Wisconsin's Financial Responsibility Law
Q. Is auto insurance mandatory in Wisconsin?
After June 1, 2010, Wisconsin drivers will be required to have an automobile insurance policy in force or, in limited situations, other security which could be a surety bond, personal funds, or certificate of self-insurance. Details are available at:
Department of Transportation
Division of Motor Vehicles (DMV)
Hill Farms State Office Building
4802 Sheboygan Ave.
Madison, WI 53702
Q. If I buy automobile insurance, what coverages are required in Wisconsin and what are the minimum limits I can purchase?
Your automobile insurance policy must provide the following minimum liability coverage:
- $50,000 for injury or death of one person;
- $100,000 for injury or death of two or more people; and
- $15,000 for property damage.
The law also requires uninsured and underinsured motorist coverage each with minimum limits of $100,000/$300,000 for bodily injury coverage.

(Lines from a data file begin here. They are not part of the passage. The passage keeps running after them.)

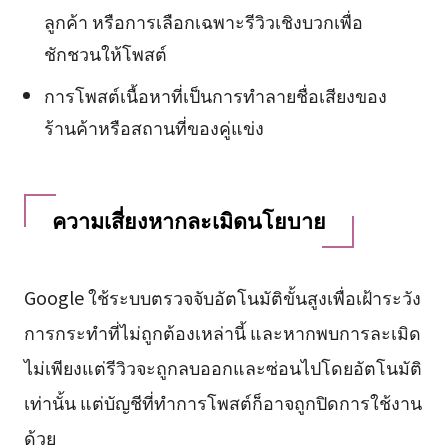
ลูกค้า หรือการเลือกเฉพาะรีวิวเชิงบวกเพื่อ
ชักชวนให้โพสต์
การโพสต์เนื้อหาที่เป็นการทำลายชื่อเสียงของ
ร้านค้าหรือสถานที่ของคู่แข่ง
ความเสี่ยงหากละเมิดนโยบาย
Google ใช้ระบบตรวจจับอัตโนมัติขั้นสูงเพื่อเฝ้าระวัง
การกระทำที่ไม่ถูกต้องเหล่านี้ และหากพบการละเมิด
ไม่เพียงแต่รีวิวจะถูกลบออกและซ่อนไปโดยอัตโนมัติ
เท่านั้น แต่บัญชีที่ทำการโพสต์ก็อาจถูกปิดการใช้งาน
ด้วย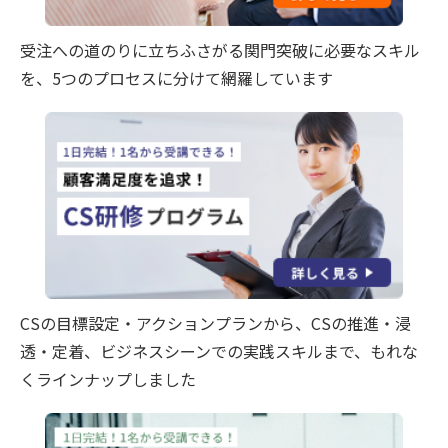
受注への道のりに立ちふさがる関門突破に必要なスキル
を、5つのプロセスに分けて網羅しています
CSの目標設定・アクションプランから、CSの推進・浸
透・定着、ビジネスシーンでの実践スキルまで、もれな
くラインナップしました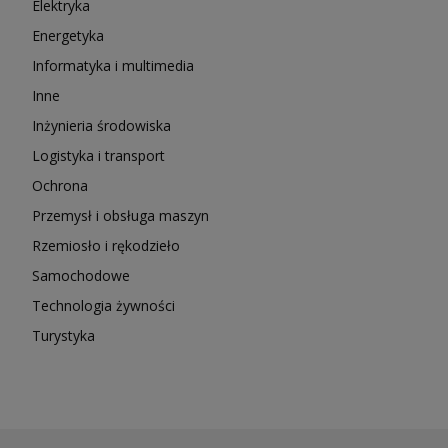
Elektryka
Energetyka
Informatyka i multimedia
Inne
Inżynieria środowiska
Logistyka i transport
Ochrona
Przemysł i obsługa maszyn
Rzemiosło i rękodzieło
Samochodowe
Technologia żywności
Turystyka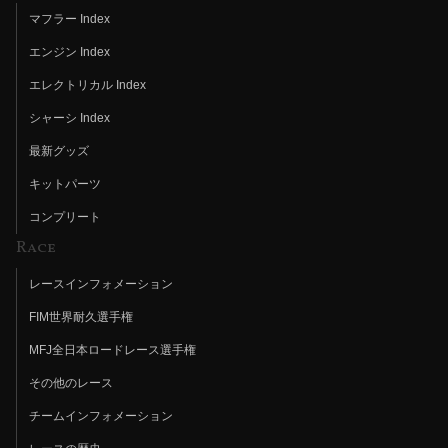
マフラー Index
エンジン Index
エレクトリカル Index
シャーシ Index
最新グッズ
キットパーツ
コンプリート
Race
レースインフォメーション
FIM世界耐久選手権
MFJ全日本ロードレース選手権
その他のレース
チームインフォメーション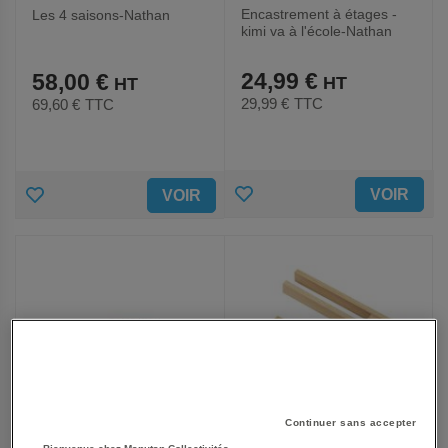
Encastrement à étages -
Les 4 saisons-Nathan
kimi va à l'école-Nathan
24,99 €
58,00 €
29,99 €
TTC
69,60 €
TTC
AJOUTER
AJOUTER
VOIR
VOIR
AUX
AUX
FAVORIS
FAVORIS
Continuer sans accepter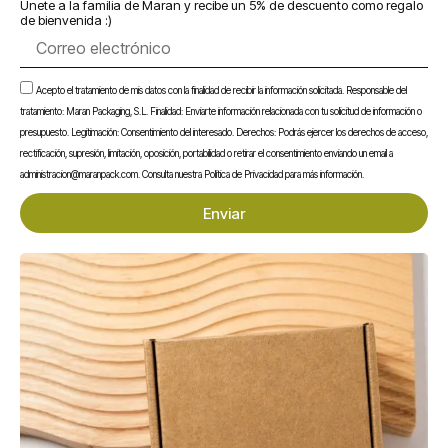
Únete a la familia de Maran y recibe un 5% de descuento como regalo
de bienvenida :)
Correo
Te puede interesar...
electrónico
Aceptación
Acepto el tratamiento de mis datos con la finalidad de recibir la información solicitada. Responsable del
tratamiento: Maran Packaging, S.L. Finalidad: Enviarte información relacionada con tu solicitud de información o
presupuesto. Legitimación: Consentimiento del interesado. Derechos: Podrás ejercer los derechos de acceso,
rectificación, supresión, limitación, oposición, portabilidad o retirar el consentimiento enviando un email a
administracion@maranpack.com. Consulta nuestra Política de Privacidad para más información.
Enviar
En stock
En stock
Envase Sándwich Kraft
Agitador de Madera
con Ventana
Enfundado 140 mm
0,20
€
0,01
€
Sin IVA
Sin IVA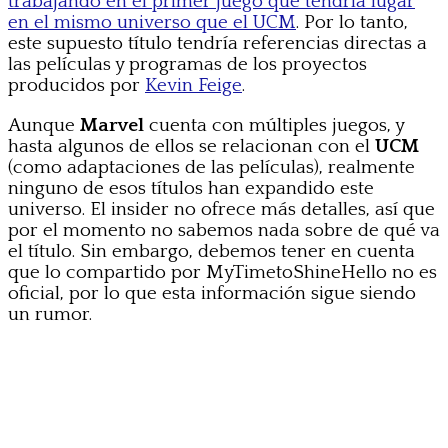
trabajando en el primer juego que tendría lugar
en el mismo universo que el UCM
. Por lo tanto,
este supuesto título tendría referencias directas a
las películas y programas de los proyectos
producidos por
Kevin Feige
.
Aunque
Marvel
cuenta con múltiples juegos, y
hasta algunos de ellos se relacionan con el
UCM
(como adaptaciones de las películas), realmente
ninguno de esos títulos han expandido este
universo. El insider no ofrece más detalles, así que
por el momento no sabemos nada sobre de qué va
el título. Sin embargo, debemos tener en cuenta
que lo compartido por MyTimetoShineHello no es
oficial, por lo que esta información sigue siendo
un rumor.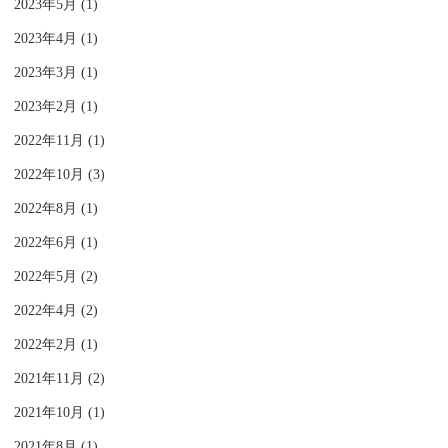
2023年5月 (1)
2023年4月 (1)
2023年3月 (1)
2023年2月 (1)
2022年11月 (1)
2022年10月 (3)
2022年8月 (1)
2022年6月 (1)
2022年5月 (2)
2022年4月 (2)
2022年2月 (1)
2021年11月 (2)
2021年10月 (1)
2021年8月 (1)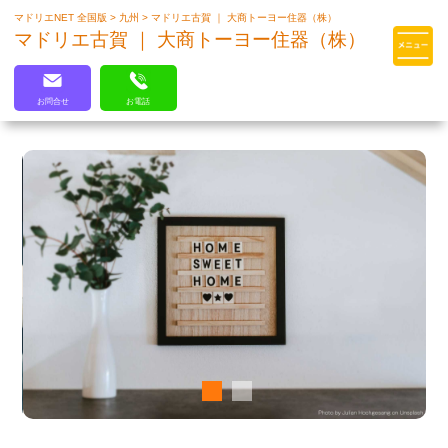
マドリエNET 全国版
>
九州
>
マドリエ古賀 ｜ 大商トーヨー住器（株）
マドリエはLIXILの厳しい基準を
マドリエ古賀 ｜ 大商トーヨー住器（株）
クリアした住まいのプロ集団です
お問合せ
お電話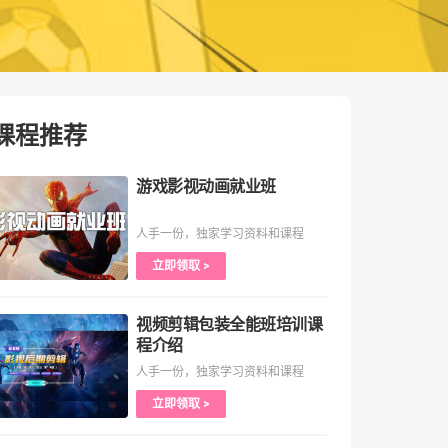
课程推荐
游戏影视动画就业班
人手一份，独家学习资料和课程
立即领取 >
视频剪辑包装全能班培训课
程介绍
人手一份，独家学习资料和课程
立即领取 >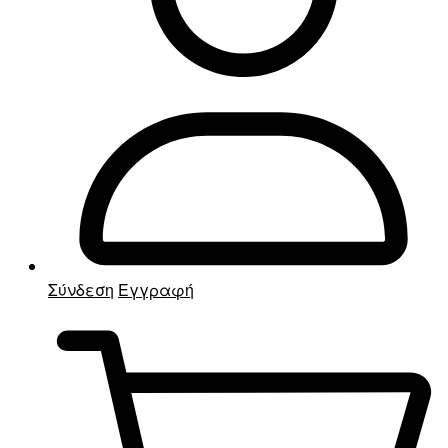
Σύνδεση
Εγγραφή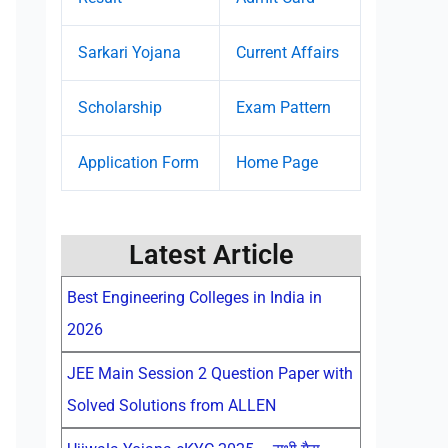
Sarkari Yojana
Current Affairs
Scholarship
Exam Pattern
Application Form
Home Page
Latest Article
Best Engineering Colleges in India in
2026
JEE Main Session 2 Question Paper with
Solved Solutions from ALLEN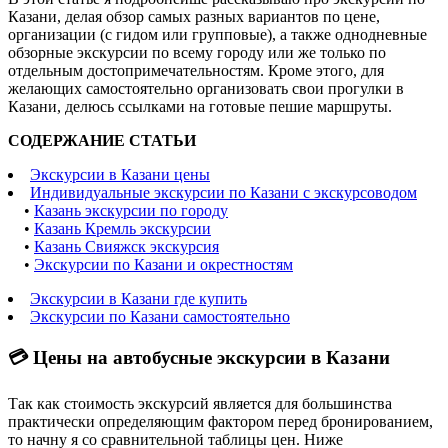
Казани, делая обзор самых разных вариантов по цене,
организации (с гидом или групповые), а также однодневные
обзорные экскурсии по всему городу или же только по
отдельным достопримечательностям. Кроме этого, для
желающих самостоятельно организовать свои прогулки в
Казани, делюсь ссылками на готовые пешие маршруты.
СОДЕРЖАНИЕ СТАТЬИ
Экскурсии в Казани цены
Индивидуальные экскурсии по Казани с экскурсоводом
•
Казань экскурсии по городу
•
Казань Кремль экскурсии
•
Казань Свияжск экскурсия
•
Экскурсии по Казани и окрестностям
Экскурсии в Казани где купить
Экскурсии по Казани самостоятельно
💳 Цены на автобусные экскурсии в Казани
Так как стоимость экскурсий является для большинства
практически определяющим фактором перед бронированием,
то начну я со сравнительной таблицы цен. Ниже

You may want to protect your assets by purchasing more coverage than what is provided in the minimum policy required in Wisconsin. Higher limits are available for an additional premium.
Q. What is covered under bodily injury liability coverage?
This coverage does not protect you or your car directly. If you cause an accident injuring other people, it protects you against their claims up to the stated amounts for medical expenses, lost wages, pain and suffering and other losses. It will also usually pay if the accident was caused by a member of your family living with you or a person using your own auto with your consent. It does not pay for bodily injury you may sustain.
Q. What is covered under property damage liability coverage?
Property damage liability coverage pays for any damage to the property of others up to the stated amount provided by the policy (i.e., a crushed fender, broken glass, or a damaged wall or fence). Your insurance will pay for this damage if you were driving your auto or if it was being driven by another person with your consent. Property damage liability also pays if you damage government property like a light pole or signpost, up to the limit you choose.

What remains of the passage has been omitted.